■ **RAW DATA**
::::::::

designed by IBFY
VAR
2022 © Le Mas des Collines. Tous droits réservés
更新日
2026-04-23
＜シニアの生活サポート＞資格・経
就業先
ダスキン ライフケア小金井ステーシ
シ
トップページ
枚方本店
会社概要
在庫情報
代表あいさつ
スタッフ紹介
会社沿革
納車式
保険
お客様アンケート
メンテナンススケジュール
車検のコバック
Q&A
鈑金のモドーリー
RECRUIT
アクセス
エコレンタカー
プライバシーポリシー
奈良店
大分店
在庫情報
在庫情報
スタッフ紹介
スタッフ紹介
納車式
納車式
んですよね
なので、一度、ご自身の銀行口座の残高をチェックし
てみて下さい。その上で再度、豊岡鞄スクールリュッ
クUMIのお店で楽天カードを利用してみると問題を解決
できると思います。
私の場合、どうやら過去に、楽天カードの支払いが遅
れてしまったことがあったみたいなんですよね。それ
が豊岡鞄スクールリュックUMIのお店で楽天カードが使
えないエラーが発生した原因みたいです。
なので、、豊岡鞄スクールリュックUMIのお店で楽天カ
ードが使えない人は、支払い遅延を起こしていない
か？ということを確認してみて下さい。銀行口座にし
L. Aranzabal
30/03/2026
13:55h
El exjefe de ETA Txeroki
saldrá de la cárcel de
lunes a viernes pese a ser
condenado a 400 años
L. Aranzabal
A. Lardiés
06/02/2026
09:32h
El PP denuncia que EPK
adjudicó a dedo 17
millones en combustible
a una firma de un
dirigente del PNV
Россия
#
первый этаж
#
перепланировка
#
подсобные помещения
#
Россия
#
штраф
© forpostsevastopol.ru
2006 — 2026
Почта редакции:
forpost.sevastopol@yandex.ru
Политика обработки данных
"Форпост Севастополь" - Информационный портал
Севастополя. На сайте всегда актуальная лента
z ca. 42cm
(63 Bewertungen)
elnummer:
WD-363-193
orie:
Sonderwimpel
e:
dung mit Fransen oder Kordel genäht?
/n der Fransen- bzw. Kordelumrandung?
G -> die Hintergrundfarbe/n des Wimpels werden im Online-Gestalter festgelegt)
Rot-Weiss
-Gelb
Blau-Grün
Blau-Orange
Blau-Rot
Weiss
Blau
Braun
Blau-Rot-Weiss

::::::::

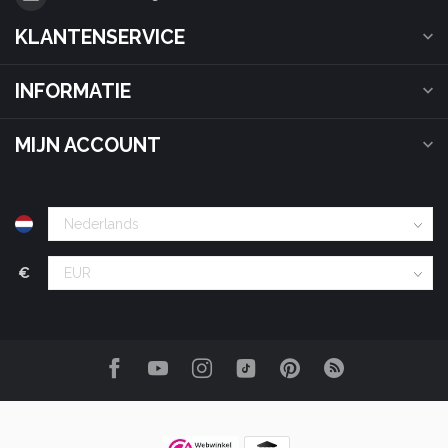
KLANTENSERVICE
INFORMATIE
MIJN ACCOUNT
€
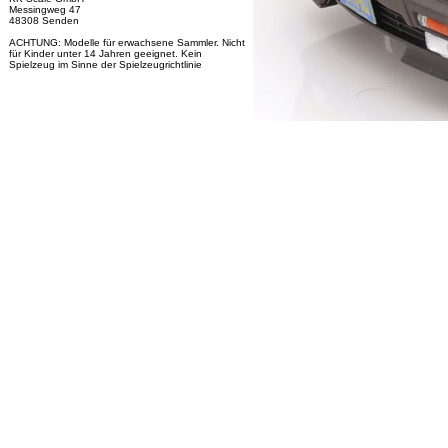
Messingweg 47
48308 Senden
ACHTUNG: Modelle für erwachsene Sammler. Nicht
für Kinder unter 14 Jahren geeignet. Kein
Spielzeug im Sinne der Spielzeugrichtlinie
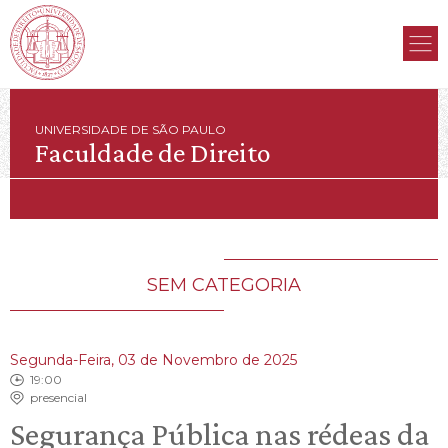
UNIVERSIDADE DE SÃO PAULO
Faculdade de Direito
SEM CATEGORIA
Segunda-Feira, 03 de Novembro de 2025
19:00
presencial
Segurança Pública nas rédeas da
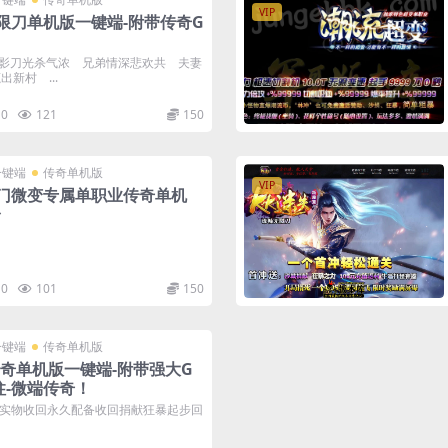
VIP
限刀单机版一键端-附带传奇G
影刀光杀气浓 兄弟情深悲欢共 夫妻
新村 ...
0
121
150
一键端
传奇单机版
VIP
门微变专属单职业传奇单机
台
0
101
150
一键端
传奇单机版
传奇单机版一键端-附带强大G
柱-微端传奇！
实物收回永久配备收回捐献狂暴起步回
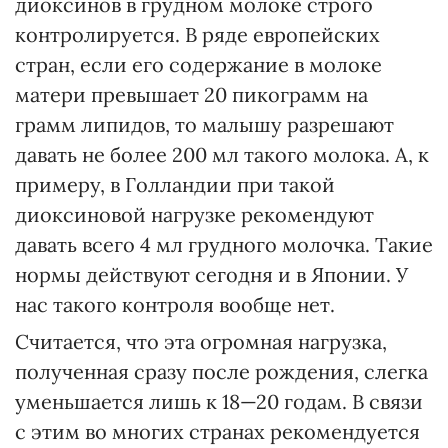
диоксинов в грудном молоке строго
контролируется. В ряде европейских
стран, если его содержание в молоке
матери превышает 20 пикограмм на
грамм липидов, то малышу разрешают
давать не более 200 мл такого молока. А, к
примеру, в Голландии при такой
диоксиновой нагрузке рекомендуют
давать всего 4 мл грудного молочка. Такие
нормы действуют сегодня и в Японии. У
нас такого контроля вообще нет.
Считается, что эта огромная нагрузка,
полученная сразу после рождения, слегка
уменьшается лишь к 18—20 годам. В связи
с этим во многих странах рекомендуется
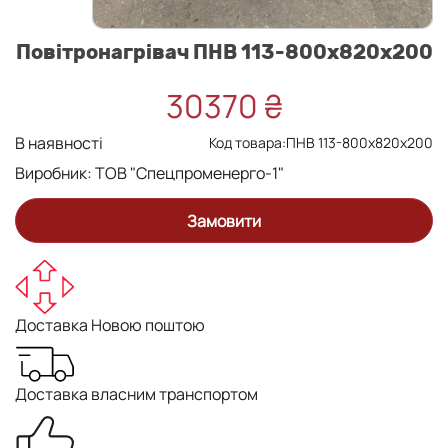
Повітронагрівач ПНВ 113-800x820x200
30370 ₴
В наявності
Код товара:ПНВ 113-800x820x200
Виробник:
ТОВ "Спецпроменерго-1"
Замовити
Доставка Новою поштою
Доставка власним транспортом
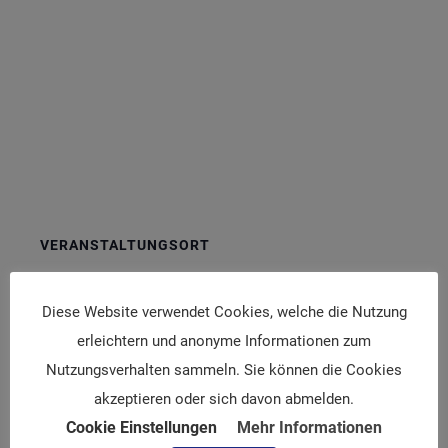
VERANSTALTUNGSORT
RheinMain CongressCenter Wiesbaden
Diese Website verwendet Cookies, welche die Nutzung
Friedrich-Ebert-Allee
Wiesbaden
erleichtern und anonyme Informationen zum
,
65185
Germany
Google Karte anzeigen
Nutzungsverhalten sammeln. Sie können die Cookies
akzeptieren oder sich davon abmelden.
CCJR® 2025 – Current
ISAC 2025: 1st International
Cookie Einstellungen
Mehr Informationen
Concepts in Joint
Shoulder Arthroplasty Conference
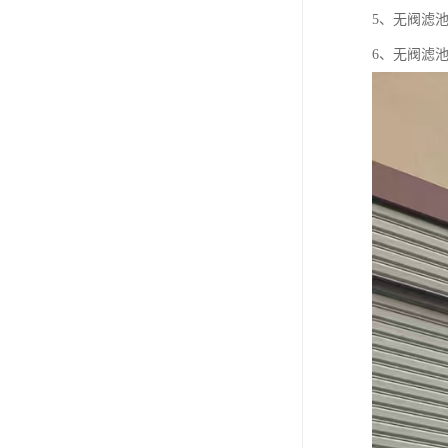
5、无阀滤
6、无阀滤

::::::::

■ **WHAT IS NEEDED**
In the entries above, please find the line with "が豊岡鞄スクールリュックUMIのお店で楽天カードが使" and the line with "El PP denuncia que EPK", then write out exactly those two lines and every line between them, and nothing more.

■ **WRITTEN ANSWER**
が豊岡鞄スクールリュックUMIのお店で楽天カードが使
えないエラーが発生した原因みたいです。
なので、、豊岡鞄スクールリュックUMIのお店で楽天カ
ードが使えない人は、支払い遅延を起こしていない
か？ということを確認してみて下さい。銀行口座にし
L. Aranzabal
30/03/2026
13:55h
El exjefe de ETA Txeroki
saldrá de la cárcel de
lunes a viernes pese a ser
condenado a 400 años
L. Aranzabal
A. Lardiés
06/02/2026
09:32h
El PP denuncia que EPK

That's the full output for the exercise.